* Provided data *
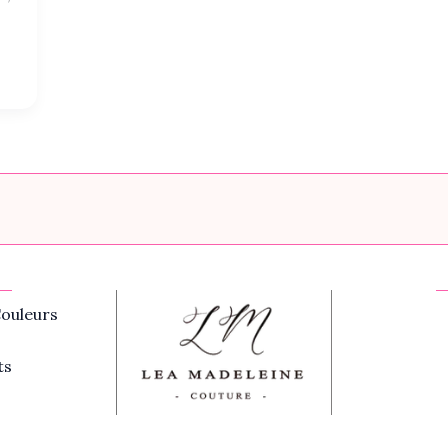
ouleurs
ts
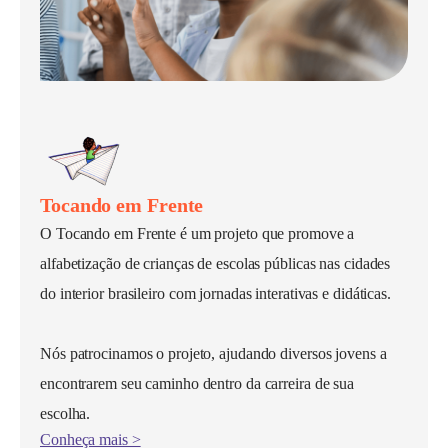
Tocando em Frente
O Tocando em Frente é um projeto que promove a
alfabetização de crianças de escolas públicas nas cidades
do interior brasileiro com jornadas interativas e didáticas.
Nós patrocinamos o projeto, ajudando diversos jovens a
encontrarem seu caminho dentro da carreira de sua
escolha.
Conheça mais >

* Task instructions *
Find each line in the listing above that contains "Tocando", and copy that line.

* Result for this exercise *
Tocando em Frente
O Tocando em Frente é um projeto que promove a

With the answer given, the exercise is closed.